Saturday, June 11, 2016

Tabs for a Saturday in June

The tabs, the tabs are calling. Heavy they hang over my browser windows. Time to close a few.

Offered without comment: The Brock Turner case: Sexual assault, mob justice, and the war on "rape culture". But also this, from a defense attorney, on the confounding role of empathy in sentencing.

Does air pollution cause dementia? Provocative thoughts from Mother Jones.

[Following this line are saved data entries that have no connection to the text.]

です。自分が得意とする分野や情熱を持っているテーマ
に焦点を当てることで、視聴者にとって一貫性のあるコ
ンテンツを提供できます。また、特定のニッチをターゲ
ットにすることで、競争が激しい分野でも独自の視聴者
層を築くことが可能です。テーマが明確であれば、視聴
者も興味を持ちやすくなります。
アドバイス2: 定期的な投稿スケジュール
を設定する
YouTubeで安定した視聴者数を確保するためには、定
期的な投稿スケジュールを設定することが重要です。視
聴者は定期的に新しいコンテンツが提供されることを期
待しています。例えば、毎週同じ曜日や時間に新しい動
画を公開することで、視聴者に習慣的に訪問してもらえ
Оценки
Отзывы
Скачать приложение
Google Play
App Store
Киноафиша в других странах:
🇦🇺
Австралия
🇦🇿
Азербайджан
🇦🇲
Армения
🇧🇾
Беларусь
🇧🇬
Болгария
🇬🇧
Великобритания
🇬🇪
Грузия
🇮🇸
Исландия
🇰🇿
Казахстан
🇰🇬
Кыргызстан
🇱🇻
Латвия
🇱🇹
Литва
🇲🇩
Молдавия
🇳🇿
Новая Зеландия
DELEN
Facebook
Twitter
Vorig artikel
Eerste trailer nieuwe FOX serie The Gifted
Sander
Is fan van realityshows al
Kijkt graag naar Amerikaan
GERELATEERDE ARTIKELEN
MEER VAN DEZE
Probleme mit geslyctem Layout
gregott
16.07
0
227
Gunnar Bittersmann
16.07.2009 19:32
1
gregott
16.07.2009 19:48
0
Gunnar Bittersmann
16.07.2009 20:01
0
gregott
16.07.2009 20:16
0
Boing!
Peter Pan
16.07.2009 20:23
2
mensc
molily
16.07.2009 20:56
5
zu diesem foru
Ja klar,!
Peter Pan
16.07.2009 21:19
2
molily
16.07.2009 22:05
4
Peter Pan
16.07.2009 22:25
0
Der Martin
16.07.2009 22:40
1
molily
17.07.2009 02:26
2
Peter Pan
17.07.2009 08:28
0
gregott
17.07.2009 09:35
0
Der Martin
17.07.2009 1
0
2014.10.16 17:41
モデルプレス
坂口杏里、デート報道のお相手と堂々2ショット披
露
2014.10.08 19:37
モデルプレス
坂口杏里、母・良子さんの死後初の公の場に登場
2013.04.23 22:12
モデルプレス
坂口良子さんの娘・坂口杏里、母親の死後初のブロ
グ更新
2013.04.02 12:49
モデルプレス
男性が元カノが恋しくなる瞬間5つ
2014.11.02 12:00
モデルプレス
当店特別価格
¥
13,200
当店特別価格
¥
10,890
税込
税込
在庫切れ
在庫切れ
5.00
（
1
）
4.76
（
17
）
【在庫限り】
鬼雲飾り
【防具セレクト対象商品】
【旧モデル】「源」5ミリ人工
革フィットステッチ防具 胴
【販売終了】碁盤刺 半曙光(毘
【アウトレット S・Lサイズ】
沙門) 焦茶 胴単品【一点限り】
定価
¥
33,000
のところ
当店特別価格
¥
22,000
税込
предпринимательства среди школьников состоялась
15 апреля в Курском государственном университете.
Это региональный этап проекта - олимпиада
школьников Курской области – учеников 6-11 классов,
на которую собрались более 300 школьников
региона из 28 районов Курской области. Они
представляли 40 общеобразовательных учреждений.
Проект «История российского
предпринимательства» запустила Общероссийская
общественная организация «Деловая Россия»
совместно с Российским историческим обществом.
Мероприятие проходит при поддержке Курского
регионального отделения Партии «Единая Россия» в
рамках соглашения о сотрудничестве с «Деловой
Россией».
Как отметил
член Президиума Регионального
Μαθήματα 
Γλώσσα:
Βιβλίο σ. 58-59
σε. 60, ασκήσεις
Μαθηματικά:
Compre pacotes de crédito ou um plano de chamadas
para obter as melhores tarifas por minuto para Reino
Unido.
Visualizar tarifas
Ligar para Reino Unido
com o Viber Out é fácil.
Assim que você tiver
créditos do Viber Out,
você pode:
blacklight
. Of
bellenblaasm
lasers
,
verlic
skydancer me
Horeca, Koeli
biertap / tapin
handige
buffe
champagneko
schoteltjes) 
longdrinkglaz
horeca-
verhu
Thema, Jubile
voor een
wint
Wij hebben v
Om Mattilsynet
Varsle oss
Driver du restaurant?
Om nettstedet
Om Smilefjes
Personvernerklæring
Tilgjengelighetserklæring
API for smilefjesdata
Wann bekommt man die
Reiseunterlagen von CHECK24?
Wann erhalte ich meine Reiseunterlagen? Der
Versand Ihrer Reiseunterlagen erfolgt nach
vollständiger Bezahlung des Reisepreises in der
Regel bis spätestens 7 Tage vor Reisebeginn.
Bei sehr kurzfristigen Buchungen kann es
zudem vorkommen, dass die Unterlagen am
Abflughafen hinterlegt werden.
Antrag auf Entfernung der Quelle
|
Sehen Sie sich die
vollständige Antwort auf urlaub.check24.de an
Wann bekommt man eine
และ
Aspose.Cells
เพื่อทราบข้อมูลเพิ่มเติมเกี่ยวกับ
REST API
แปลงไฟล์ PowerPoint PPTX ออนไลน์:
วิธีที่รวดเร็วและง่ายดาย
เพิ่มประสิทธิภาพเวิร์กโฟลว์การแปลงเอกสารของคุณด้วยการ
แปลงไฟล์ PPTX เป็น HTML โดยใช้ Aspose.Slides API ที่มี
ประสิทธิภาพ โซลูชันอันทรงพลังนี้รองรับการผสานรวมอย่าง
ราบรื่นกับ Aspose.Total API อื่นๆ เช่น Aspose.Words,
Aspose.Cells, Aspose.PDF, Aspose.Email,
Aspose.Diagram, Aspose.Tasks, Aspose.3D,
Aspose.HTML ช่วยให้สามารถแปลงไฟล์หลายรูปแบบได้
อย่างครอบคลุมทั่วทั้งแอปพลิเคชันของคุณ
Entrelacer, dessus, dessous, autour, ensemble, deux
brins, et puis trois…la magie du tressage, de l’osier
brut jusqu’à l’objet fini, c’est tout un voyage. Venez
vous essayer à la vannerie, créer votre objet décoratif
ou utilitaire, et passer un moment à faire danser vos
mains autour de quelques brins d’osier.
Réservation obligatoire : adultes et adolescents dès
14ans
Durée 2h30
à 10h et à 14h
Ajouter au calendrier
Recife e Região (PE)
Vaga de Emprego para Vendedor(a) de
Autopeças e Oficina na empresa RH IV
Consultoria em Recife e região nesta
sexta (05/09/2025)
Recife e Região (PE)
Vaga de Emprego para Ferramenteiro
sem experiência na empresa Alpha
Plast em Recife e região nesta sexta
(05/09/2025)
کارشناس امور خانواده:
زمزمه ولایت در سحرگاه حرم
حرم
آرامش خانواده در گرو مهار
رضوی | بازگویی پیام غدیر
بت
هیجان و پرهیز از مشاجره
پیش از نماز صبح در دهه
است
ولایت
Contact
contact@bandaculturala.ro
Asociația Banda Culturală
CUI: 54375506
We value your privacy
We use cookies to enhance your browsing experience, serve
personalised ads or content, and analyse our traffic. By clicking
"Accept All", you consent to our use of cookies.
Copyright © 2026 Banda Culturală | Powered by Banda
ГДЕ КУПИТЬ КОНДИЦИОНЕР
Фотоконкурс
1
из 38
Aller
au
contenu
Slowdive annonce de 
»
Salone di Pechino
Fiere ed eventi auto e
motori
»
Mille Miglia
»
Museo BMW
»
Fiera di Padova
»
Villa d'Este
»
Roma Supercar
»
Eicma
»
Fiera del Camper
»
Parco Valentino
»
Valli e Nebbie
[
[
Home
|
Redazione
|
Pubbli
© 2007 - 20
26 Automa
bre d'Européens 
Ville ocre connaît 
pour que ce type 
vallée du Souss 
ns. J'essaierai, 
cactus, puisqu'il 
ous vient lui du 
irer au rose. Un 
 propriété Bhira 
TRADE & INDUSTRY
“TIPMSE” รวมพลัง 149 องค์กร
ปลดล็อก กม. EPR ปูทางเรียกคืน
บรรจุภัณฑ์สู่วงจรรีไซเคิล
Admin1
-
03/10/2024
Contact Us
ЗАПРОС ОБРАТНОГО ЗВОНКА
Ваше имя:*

Deconstructing the myth of inefficiency in American public schooling. A summary of research comparing schools in the U.S. and around the world in per-pupil spending.

In the rural west, residents choose low taxes over law enforcement. A detailed look at one eastern Oregon county, devolving.

What's the real rate of sex crime recidivism? It's not as high as you probably think, since one sentence in a 1986 mass-market magazine continues to sway court cases involving sex offenders. From Pacific Standard.

The unequal effect of all that homework. It's hard to argue with the idea that parents who can be home for the children on a consistent basis -- rather than changing work shifts constantly and working two jobs -- probably have kids who do better in school. But I wonder how that pairs up with research showing that kids whose parents help them with their homework don't do any better, and sometimes do worse?

Pair that with this from Vox, Living in a poor neighborhood changes everything about your life. Summarizing research on health effects, long-term earnings, and intelligence, with lots of graphics.

How economists killed your conscience. Cornell professor Lynn Stout on the way good laws make good people. This is a good companion to this brief review of the work of philosopher Tim Scanlon (a new name to me).

Icelandic scientists have proof of an important concept: Injecting CO2 into basalt underground turns it into rock. (I'm sure I've oversimplified that, but you get the idea.)

It's not just the Koch brothers: dark money funds academic publishing as well, and it winds up leading us to Donald Trump. From Pacific Standard.

What consumers need to know about the proposed payday loan rules. From the Washington Post. "80 percent of payday loans are rolled over into a repeat loan, causing fees to pile up for borrowers. Roughly 45 percent of payday customers take out at least four loans in a row."

This lengthy Wired article indicts the standard practices of police interrogation. Not surprisingly, it echoes the findings of research on "repressed" memories.

New data from Pew Charitable Trusts shows low-income Americans can no longer afford rent, food, and transportation. From Vox.

A mom looks at the life she has made for her sons in the suburbs and regrets it: Why the suburbs are all wrong for my kids.

Gideon v. Wainwright in the age of a public defense crisis. What does the right to counsel mean if there are no counselors? From Talk Poverty.

How to redistribute wealth, without the guillotine. Two words: wealth tax. From the American Prospect.